● Activity
Please show every line from the entries that carries the word "nieuws".

** Supplied records follows **

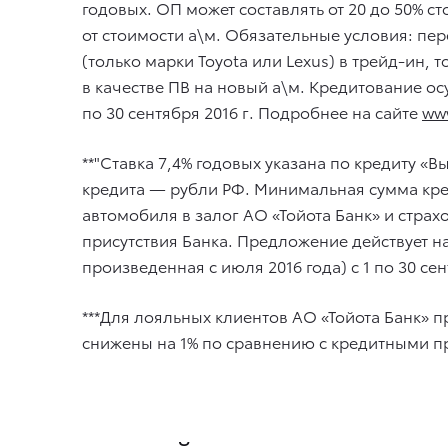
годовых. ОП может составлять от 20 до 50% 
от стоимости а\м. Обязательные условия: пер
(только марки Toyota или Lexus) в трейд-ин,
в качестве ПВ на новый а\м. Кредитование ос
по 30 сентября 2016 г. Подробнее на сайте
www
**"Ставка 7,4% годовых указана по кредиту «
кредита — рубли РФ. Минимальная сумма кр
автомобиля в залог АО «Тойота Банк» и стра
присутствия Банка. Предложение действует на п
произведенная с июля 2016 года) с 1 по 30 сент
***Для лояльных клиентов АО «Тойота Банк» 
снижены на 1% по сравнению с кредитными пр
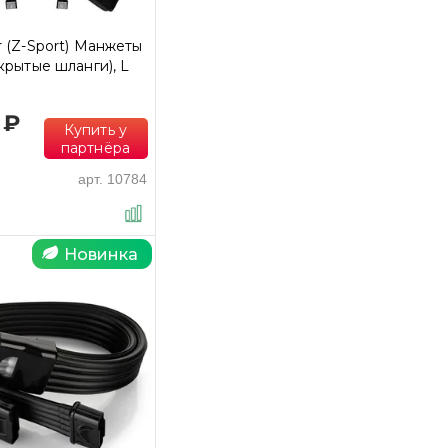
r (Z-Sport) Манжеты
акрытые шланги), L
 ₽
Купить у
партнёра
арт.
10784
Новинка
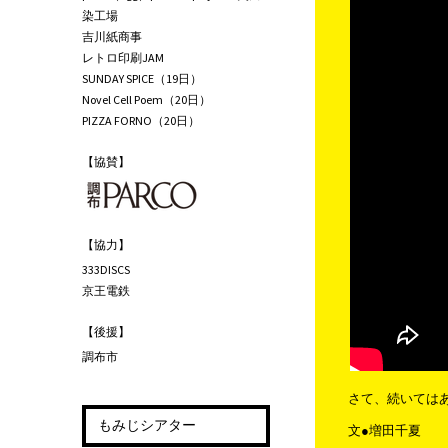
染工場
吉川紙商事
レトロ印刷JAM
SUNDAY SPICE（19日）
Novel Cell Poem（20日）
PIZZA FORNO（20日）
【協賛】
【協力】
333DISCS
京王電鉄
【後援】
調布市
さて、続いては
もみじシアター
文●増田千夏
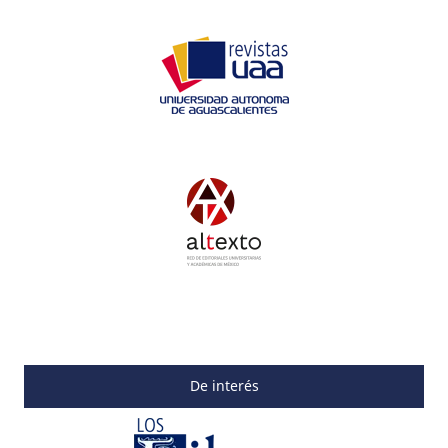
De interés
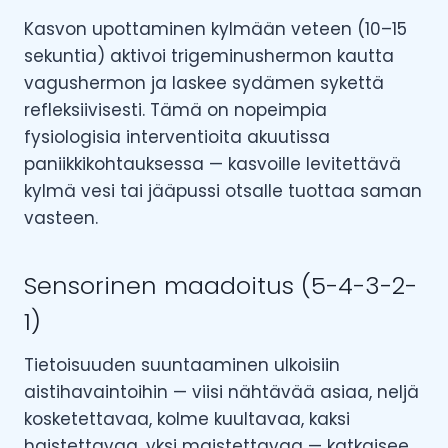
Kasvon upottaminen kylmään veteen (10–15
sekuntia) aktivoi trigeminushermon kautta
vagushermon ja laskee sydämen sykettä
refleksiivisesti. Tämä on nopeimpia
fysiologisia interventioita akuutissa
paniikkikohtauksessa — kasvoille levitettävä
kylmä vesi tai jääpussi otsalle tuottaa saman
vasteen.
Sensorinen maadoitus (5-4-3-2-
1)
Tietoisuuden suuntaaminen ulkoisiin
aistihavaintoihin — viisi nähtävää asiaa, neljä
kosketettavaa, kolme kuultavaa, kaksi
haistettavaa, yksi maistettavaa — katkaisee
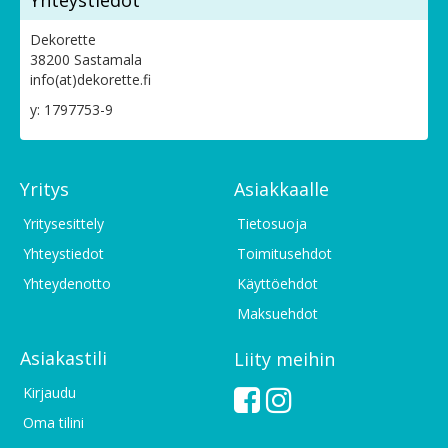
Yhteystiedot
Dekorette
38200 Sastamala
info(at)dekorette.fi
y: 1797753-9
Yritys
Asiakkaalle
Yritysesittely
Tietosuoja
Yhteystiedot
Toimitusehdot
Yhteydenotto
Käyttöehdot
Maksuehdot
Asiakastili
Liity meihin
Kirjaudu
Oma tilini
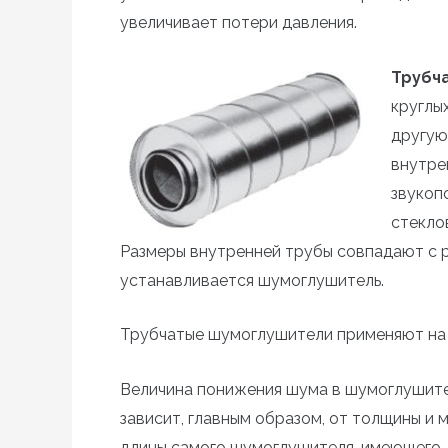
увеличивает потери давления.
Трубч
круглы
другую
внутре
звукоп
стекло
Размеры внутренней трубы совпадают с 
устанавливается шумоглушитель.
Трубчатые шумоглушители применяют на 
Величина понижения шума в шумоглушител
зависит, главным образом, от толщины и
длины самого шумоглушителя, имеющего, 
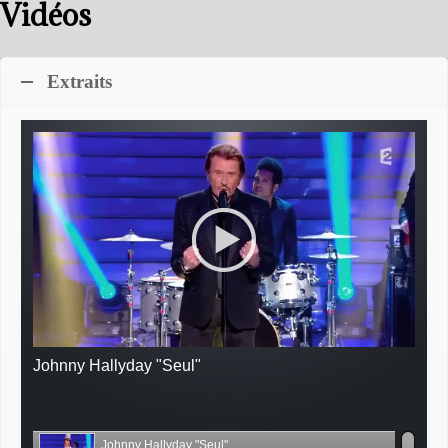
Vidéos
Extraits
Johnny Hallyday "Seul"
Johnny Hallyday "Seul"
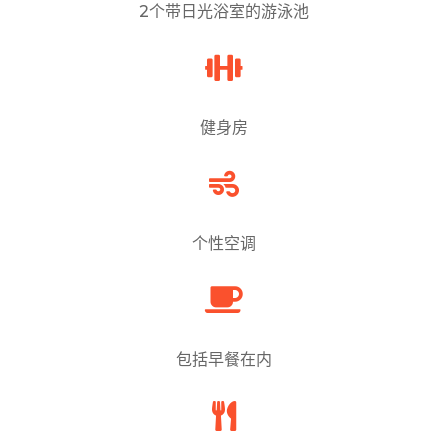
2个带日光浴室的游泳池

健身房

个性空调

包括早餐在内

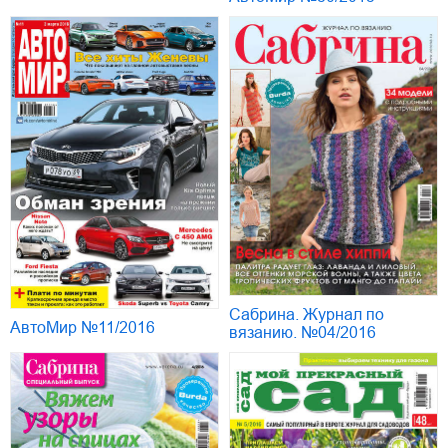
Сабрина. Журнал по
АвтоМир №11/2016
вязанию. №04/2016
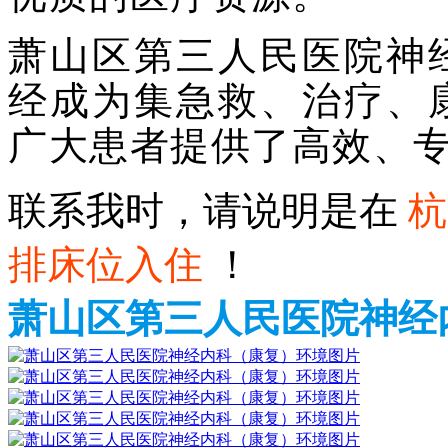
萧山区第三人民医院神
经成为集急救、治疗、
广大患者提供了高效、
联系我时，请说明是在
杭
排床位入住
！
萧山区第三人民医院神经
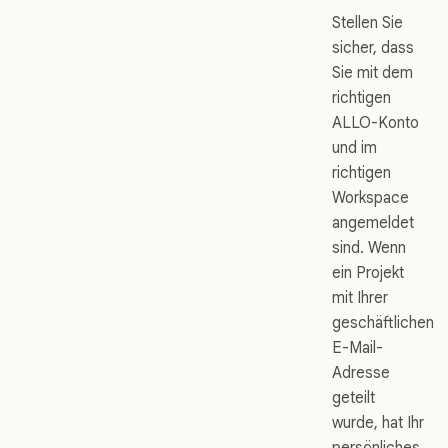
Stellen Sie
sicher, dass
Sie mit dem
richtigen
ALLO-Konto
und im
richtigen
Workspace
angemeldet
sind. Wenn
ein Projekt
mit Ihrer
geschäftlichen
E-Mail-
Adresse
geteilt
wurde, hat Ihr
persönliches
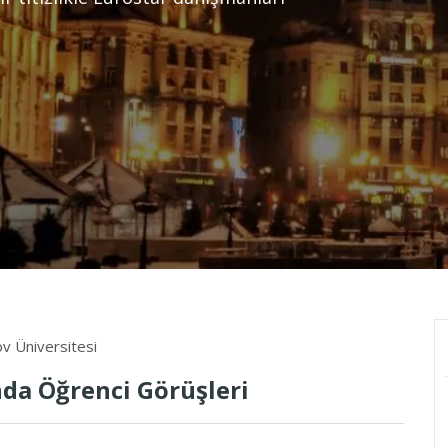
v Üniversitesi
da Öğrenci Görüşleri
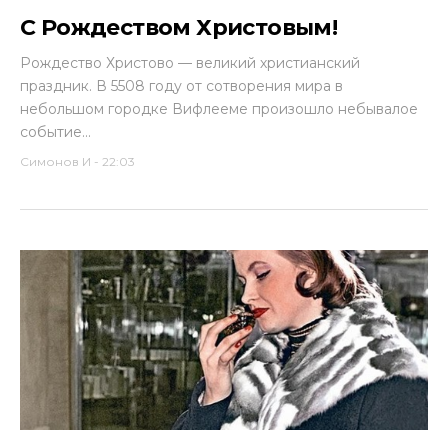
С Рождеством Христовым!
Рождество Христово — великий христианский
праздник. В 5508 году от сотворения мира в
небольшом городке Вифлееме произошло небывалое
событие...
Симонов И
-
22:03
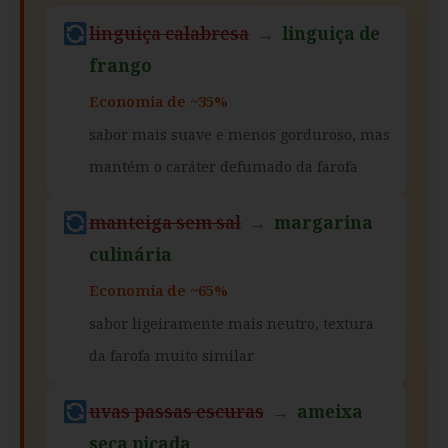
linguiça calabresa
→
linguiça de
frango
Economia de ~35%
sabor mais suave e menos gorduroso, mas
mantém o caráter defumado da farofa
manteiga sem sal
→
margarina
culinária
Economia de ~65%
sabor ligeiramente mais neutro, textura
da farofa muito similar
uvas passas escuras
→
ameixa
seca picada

** End of Supplied records **
** Supplied records follows **

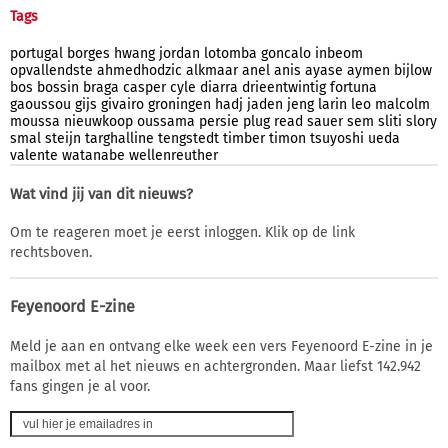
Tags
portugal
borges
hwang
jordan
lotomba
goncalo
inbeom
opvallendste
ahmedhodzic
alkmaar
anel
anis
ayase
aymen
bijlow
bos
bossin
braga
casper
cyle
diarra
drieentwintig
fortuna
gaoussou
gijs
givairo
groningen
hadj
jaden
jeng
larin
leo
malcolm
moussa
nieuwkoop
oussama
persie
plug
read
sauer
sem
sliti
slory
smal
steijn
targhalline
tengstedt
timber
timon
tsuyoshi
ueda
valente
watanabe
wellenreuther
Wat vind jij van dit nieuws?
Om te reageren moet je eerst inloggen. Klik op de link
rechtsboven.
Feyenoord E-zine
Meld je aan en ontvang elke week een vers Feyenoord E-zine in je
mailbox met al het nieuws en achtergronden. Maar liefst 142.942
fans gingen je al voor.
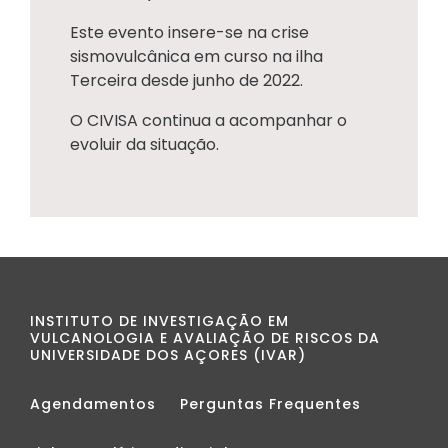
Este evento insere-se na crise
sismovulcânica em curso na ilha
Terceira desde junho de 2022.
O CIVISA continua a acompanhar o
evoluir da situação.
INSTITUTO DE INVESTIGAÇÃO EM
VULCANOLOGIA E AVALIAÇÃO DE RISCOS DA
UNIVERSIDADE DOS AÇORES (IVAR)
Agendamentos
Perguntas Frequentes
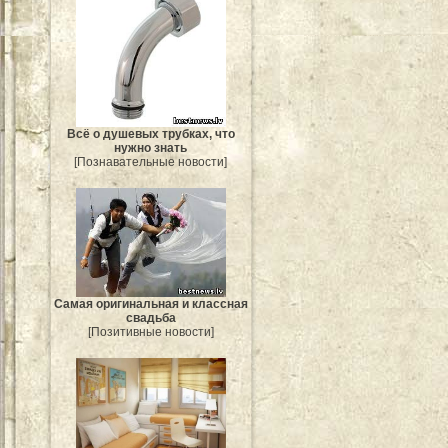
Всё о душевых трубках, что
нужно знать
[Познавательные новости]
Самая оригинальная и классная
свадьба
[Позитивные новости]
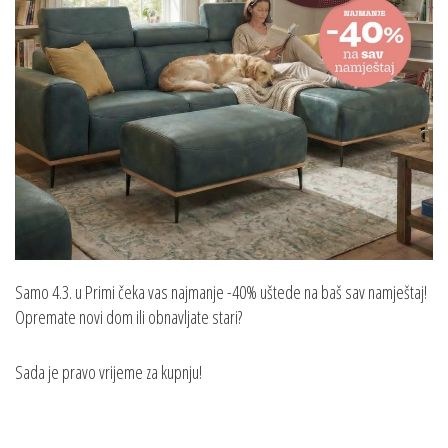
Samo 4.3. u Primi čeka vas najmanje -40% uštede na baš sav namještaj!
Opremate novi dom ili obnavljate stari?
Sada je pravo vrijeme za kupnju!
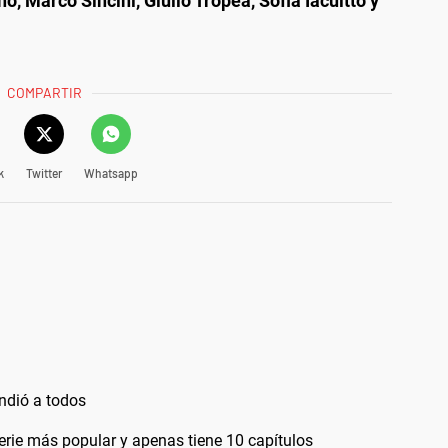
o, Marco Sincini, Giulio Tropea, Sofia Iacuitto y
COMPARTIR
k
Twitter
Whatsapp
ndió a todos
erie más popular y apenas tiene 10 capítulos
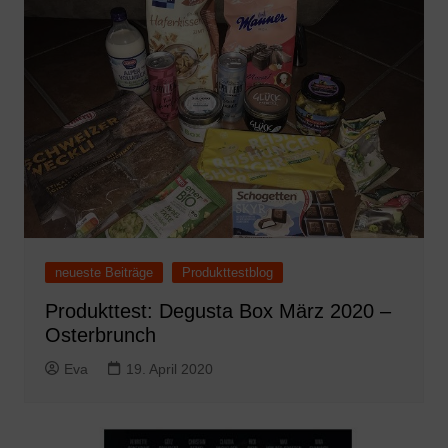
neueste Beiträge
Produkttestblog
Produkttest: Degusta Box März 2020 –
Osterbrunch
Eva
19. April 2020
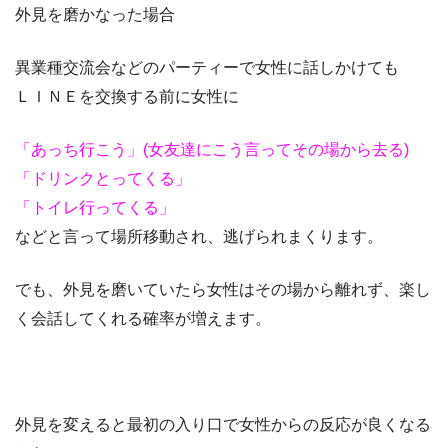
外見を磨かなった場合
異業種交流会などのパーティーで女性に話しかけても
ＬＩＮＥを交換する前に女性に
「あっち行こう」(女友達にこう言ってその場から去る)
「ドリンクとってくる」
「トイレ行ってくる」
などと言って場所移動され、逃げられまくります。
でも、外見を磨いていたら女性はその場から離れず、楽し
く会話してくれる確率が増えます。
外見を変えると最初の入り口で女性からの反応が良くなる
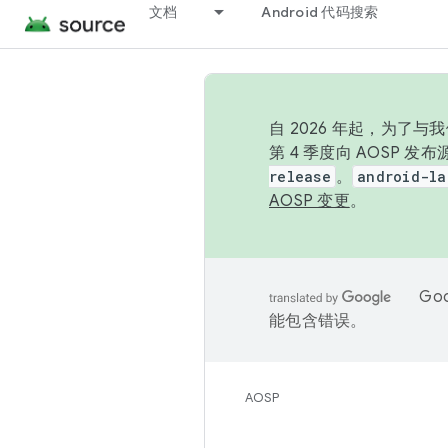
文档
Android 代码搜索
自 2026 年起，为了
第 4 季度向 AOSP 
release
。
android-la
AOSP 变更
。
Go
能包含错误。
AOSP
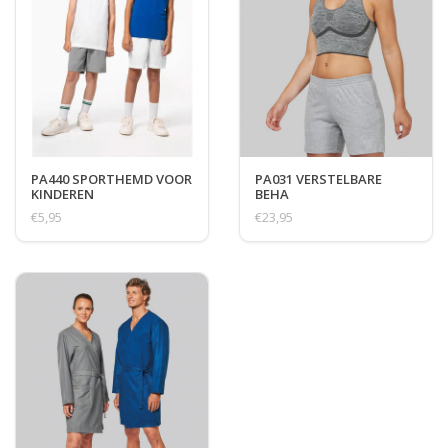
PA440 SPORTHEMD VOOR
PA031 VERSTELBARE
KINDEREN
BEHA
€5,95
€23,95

** End of Supplied records **
** Supplied records follows **

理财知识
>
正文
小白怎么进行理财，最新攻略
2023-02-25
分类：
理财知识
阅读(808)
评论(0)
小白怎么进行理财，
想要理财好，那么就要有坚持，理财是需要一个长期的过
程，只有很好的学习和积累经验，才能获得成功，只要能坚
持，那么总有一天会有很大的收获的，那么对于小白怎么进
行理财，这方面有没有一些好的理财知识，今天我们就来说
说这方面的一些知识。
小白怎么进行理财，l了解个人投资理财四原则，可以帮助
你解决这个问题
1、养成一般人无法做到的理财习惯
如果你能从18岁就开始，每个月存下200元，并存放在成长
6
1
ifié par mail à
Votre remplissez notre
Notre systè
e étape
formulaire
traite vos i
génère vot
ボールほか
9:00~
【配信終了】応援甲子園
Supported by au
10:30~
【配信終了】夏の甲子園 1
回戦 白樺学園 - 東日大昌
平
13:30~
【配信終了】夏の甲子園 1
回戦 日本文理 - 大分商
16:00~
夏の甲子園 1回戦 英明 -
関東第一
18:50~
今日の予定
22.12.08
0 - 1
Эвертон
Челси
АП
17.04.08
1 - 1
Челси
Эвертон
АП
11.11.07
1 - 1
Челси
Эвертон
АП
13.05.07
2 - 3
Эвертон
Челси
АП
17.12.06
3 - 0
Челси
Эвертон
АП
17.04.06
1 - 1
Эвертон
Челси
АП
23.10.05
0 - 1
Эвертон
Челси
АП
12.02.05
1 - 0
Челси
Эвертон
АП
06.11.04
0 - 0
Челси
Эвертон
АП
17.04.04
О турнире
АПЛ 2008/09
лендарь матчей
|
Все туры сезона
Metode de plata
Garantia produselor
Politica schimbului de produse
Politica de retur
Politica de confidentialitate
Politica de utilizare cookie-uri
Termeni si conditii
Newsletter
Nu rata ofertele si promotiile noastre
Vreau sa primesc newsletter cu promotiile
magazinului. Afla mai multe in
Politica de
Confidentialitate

** End of Supplied records **

● Response box
Wat vind jij van dit nieuws?
mailbox met al het nieuws en achtergronden. Maar liefst 142.942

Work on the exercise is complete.